#### RAW DATA

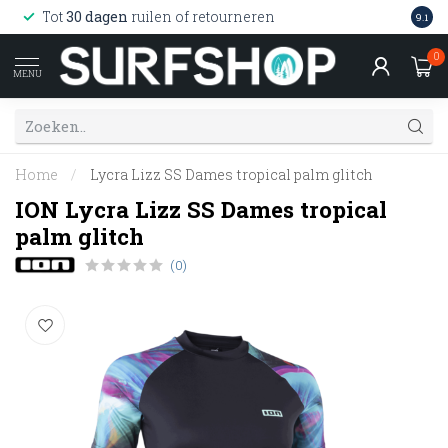
Wink
Tot
30 dagen
ruilen of retourneren
9.1
web
0
MENU
Home
/
Lycra Lizz SS Dames tropical palm glitch
ION Lycra Lizz SS Dames tropical
palm glitch
(0)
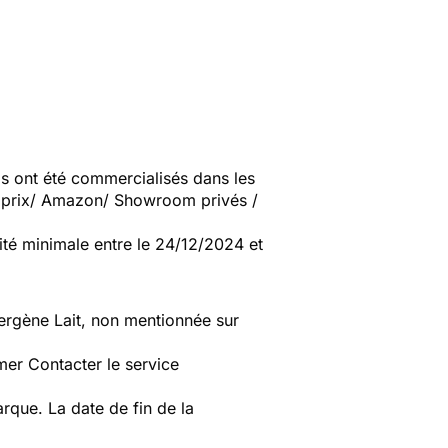
 ont été commercialisés dans les
noprix/ Amazon/ Showroom privés /
té minimale entre le 24/12/2024 et
lergène Lait, non mentionnée sur
er Contacter le service
que. La date de fin de la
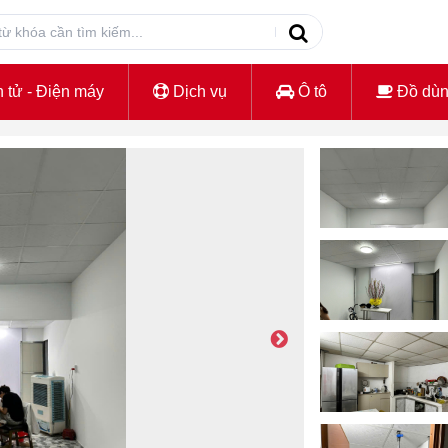
 tử - Điện máy
Dịch vụ
Ô tô
Đồ dù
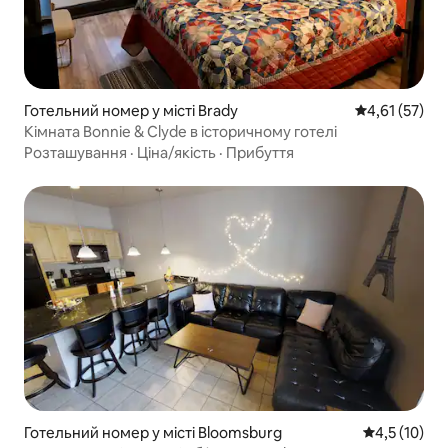
Готельний номер у місті Brady
Середня оцінк
4,61 (57)
Кімната Bonnie & Clyde в історичному готелі
Розташування
·
Ціна/якість
·
Прибуття
Готельний номер у місті Bloomsburg
Середня оцін
4,5 (10)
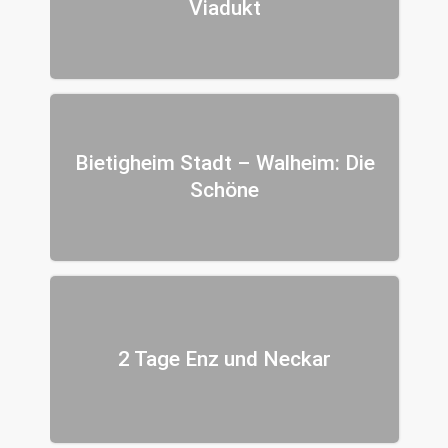
Viadukt
Bietigheim Stadt – Walheim: Die
Schöne
2 Tage Enz und Neckar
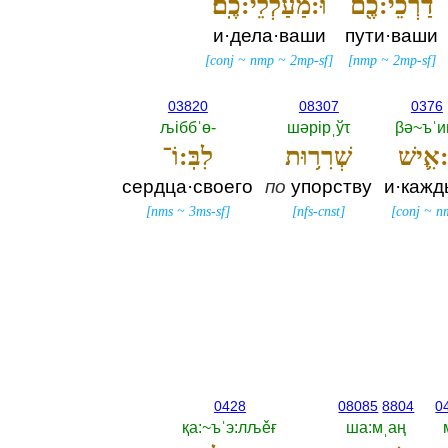
דַרְכֵי:כֶ֖ם
וּ:מַעַלְלֵי:כֶֽם׃
и·дела·ваши
пути·ваши
[
conj
~
nmp
~
2mp-sf
]
[
nmp
~
2mp-sf
]
03820
08307
0376
љiббˈө-‎
шәрiрˌўτ
βә~ъˈ
:אִ֛ישׁ
שְׁרִר֥וּת
לִבּֽ:וֹ־
сердца·своего
по
упорству
и·каж
[
nms
~
3ms-sf
]
[
nfs-cnst
]
[
conj
~
n
0428
08085
8804
0
қа:~ъˈэ:лљěғ
ша:мˌаң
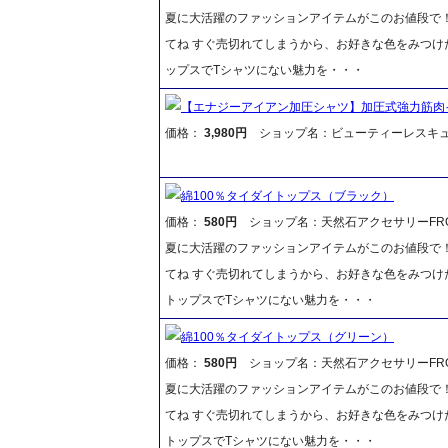
夏に大活躍のファッションアイテムがこのお値段で
てね すぐ売切れてしまうから、お好きな色をみつけ
ップスでTシャツにない魅力を・・・
【エナジーアイアン加圧シャツ】加圧式強力筋肉
価格：
3,980円
ショップ名：ビューティーレスキ
綿100％タイダイトップス（ブラック）
価格：
580円
ショップ名：天然石アクセサリーFR
夏に大活躍のファッションアイテムがこのお値段で
てね すぐ売切れてしまうから、お好きな色をみつけ
トップスでTシャツにない魅力を・・・
綿100％タイダイトップス（グリーン）
価格：
580円
ショップ名：天然石アクセサリーFR
夏に大活躍のファッションアイテムがこのお値段で
てね すぐ売切れてしまうから、お好きな色をみつけ
トップスでTシャツにない魅力を・・・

########

Exclude all pictures and return precisely the lines from the one containing "Розташування" through the closing line of the data.

=== ANSWER TO THE EXERCISE ===
Розташування
·
Ціна/якість
·
Прибуття
Готельний номер у місті Bloomsburg
Середня оцін
4,5 (10)
Viadukt
Bietigheim Stadt – Walheim: Die
Schöne
2 Tage Enz und Neckar
דַרְכֵי:כֶ֖ם
וּ:מַעַלְלֵי:כֶֽם׃
и·дела·ваши
пути·ваши
[
conj
~
nmp
~
2mp-sf
]
[
nmp
~
2mp-sf
]
03820
08307
0376
љiббˈө-‎
шәрiрˌўτ
βә~ъˈ
:אִ֛ישׁ
שְׁרִר֥וּת
לִבּֽ:וֹ־
сердца·своего
по
упорству
и·каж
[
nms
~
3ms-sf
]
[
nfs-cnst
]
[
conj
~
n
0428
08085
8804
0
қа:~ъˈэ:лљěғ
ша:мˌаң
夏に大活躍のファッションアイテムがこのお値段で
てね すぐ売切れてしまうから、お好きな色をみつけ
ップスでTシャツにない魅力を・・・
【エナジーアイアン加圧シャツ】加圧式強力筋肉
価格：
3,980円
ショップ名：ビューティーレスキ
綿100％タイダイトップス（ブラック）
価格：
580円
ショップ名：天然石アクセサリーFR
夏に大活躍のファッションアイテムがこのお値段で
てね すぐ売切れてしまうから、お好きな色をみつけ
トップスでTシャツにない魅力を・・・
綿100％タイダイトップス（グリーン）
価格：
580円
ショップ名：天然石アクセサリーFR
夏に大活躍のファッションアイテムがこのお値段で
てね すぐ売切れてしまうから、お好きな色をみつけ
トップスでTシャツにない魅力を・・・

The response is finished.